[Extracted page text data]

=== Section Start ===

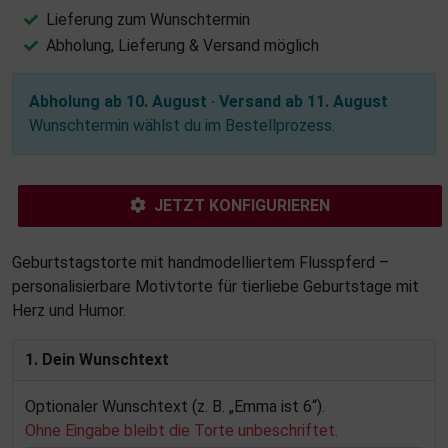
Lieferung zum Wunschtermin
Abholung, Lieferung & Versand möglich
Abholung ab 10. August · Versand ab 11. August
Wunschtermin wählst du im Bestellprozess.
JETZT KONFIGURIEREN
Geburtstagstorte mit handmodelliertem Flusspferd –
personalisierbare Motivtorte für tierliebe Geburtstage mit
Herz und Humor.
1. Dein Wunschtext
Optionaler Wunschtext (z. B. „Emma ist 6“).
Ohne Eingabe bleibt die Torte unbeschriftet.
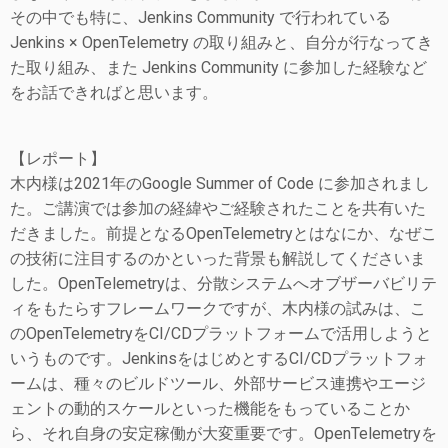
その中でも特に、Jenkins Community で行われている
Jenkins × OpenTelemetry の取り組みと、自分が行なってき
た取り組み、また Jenkins Community に参加した経験など
をお話できればと思います。
【レポート】
木内様は2021年のGoogle Summer of Code に参加されまし
た。ご講演では参加の経緯やご経験されたことを共有いた
だきました。前提となるOpenTelemetryとはなにか、なぜこ
の技術に注目するのかといった背景も解説してくださいま
した。OpenTelemetryは、分散システムへオブザーバビリテ
ィをもたらすフレームワークですが、木内様の試みは、こ
のOpenTelemetryをCI/CDプラットフォームで活用しようと
いうものです。JenkinsをはじめとするCI/CDプラットフォ
ームは、種々のビルドツール、外部サービス連携やエージ
ェントの動的スケールといった機能をもっていることか
ら、それ自身の安定稼働が大変重要です。OpenTelemetryを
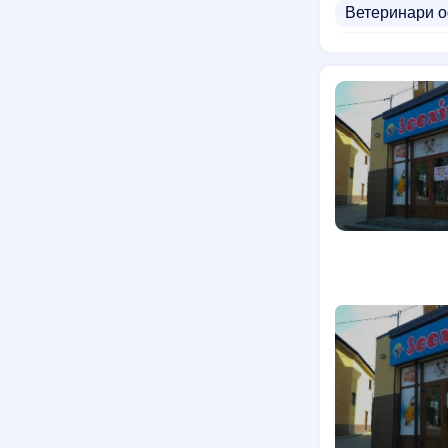
Ветеринари 
Зоомагазини 
Постачальник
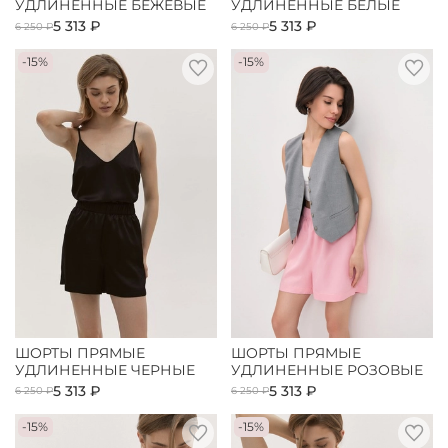
УДЛИНЕННЫЕ БЕЖЕВЫЕ
УДЛИНЕННЫЕ БЕЛЫЕ
5 313 ₽
5 313 ₽
6 250 ₽
6 250 ₽
-15%
-15%
ШОРТЫ ПРЯМЫЕ
ШОРТЫ ПРЯМЫЕ
УДЛИНЕННЫЕ ЧЕРНЫЕ
УДЛИНЕННЫЕ РОЗОВЫЕ
5 313 ₽
5 313 ₽
6 250 ₽
6 250 ₽
-15%
-15%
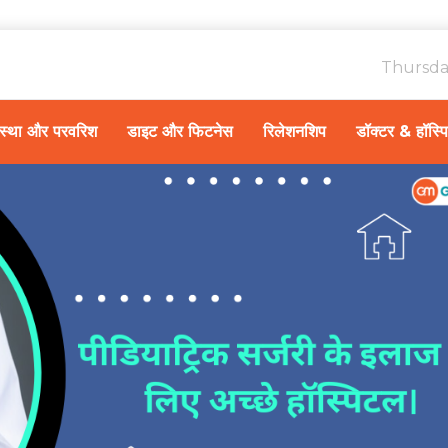
Thursda
ावस्था और परवरिश
डाइट और फिटनेस
रिलेशनशिप
डॉक्टर & हॉस्प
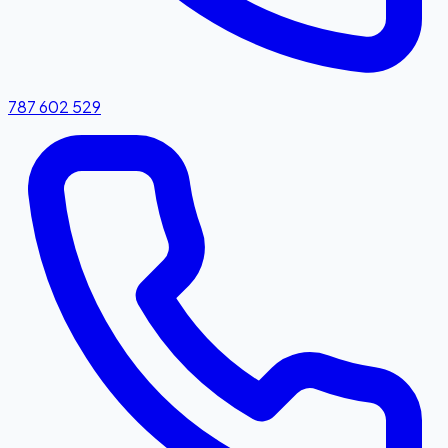
787 602 529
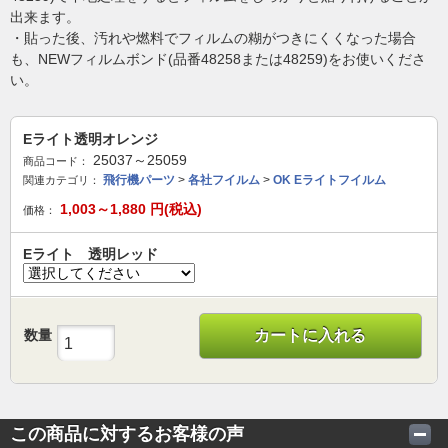
出来ます。
・貼った後、汚れや燃料でフィルムの糊がつきにくくなった場合
も、NEWフィルムボンド(品番48258または48259)をお使いくださ
い。
Eライト透明オレンジ
25037～25059
商品コード：
飛行機パーツ
>
各社フイルム
>
OK Eライトフイルム
関連カテゴリ：
1,003～1,880
円(税込)
価格：
Eライト 透明レッド
数量
カートに入れる
この商品に対するお客様の声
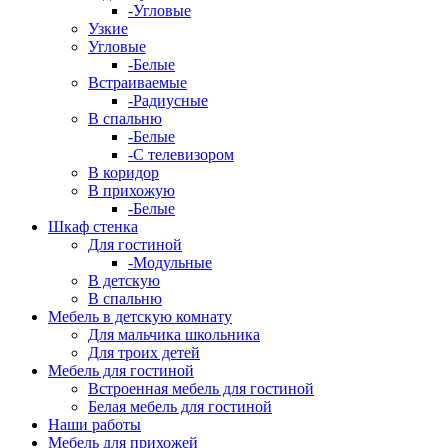
-Угловые
Узкие
Угловые
-Белые
Встраиваемые
-Радиусные
В спальню
-Белые
-С телевизором
В коридор
В прихожую
-Белые
Шкаф стенка
Для гостиной
-Модульные
В детскую
В спальню
Мебель в детскую комнату
Для мальчика школьника
Для троих детей
Мебель для гостиной
Встроенная мебель для гостиной
Белая мебель для гостиной
Наши работы
Мебель для прихожей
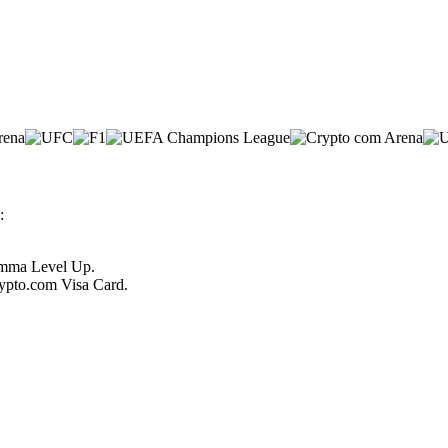
:
ramma Level Up.
Crypto.com Visa Card.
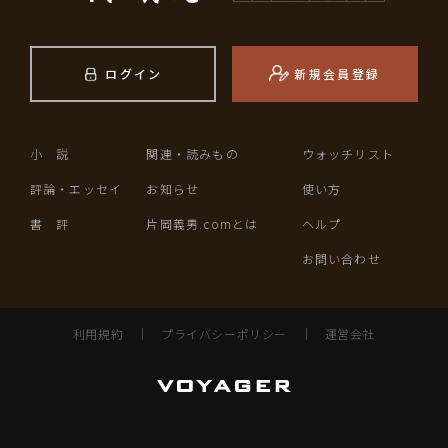
ログイン
新規会員登録
小 説
関連・読みもの
ウォッチリスト
評論・エッセイ
お知らせ
使い方
書 評
片岡義男.comとは
ヘルプ
お問い合わせ
利用規約
｜
プライバシーポリシー
｜
運営会社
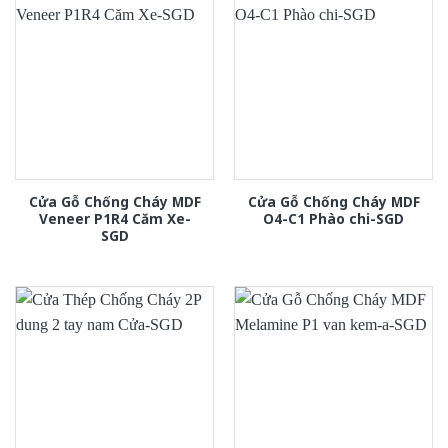
Cửa Gỗ Chống Cháy MDF
Cửa Gỗ Chống Cháy MDF
Veneer P1R4 Căm Xe-
O4-C1 Phào chi-SGD
SGD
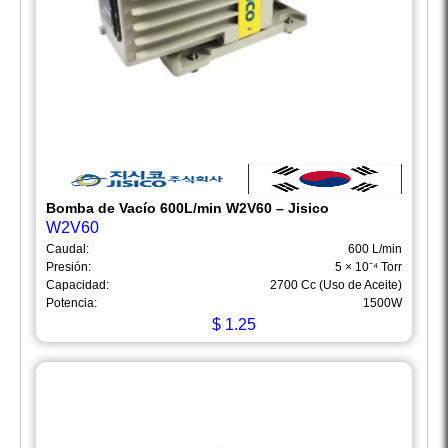
Bomba de Vacío 600L/min W2V60 – Jisico
W2V60
Caudal:
600 L/min
Presión:
5 × 10⁻⁴ Torr
Capacidad:
2700 Cc (Uso de Aceite)
Potencia:
1500W
$
1.25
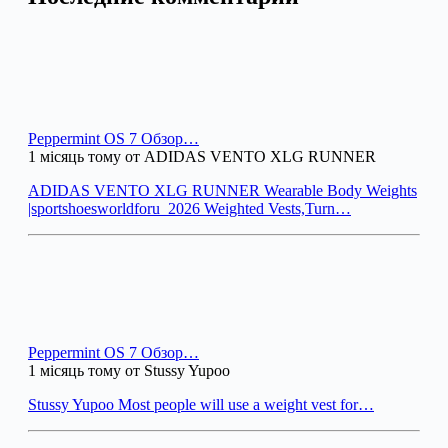
Peppermint OS 7 Обзор…
1 місяць тому от ADIDAS VENTO XLG RUNNER
ADIDAS VENTO XLG RUNNER Wearable Body Weights
|sportshoesworldforu_2026 Weighted Vests,Turn…
Peppermint OS 7 Обзор…
1 місяць тому от Stussy Yupoo
Stussy Yupoo Most people will use a weight vest for…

=== Section End ===

Activity ▸ Tally the lines above that contain the word "Wunschtermin", and reply with only the number.

Solution ▸ 2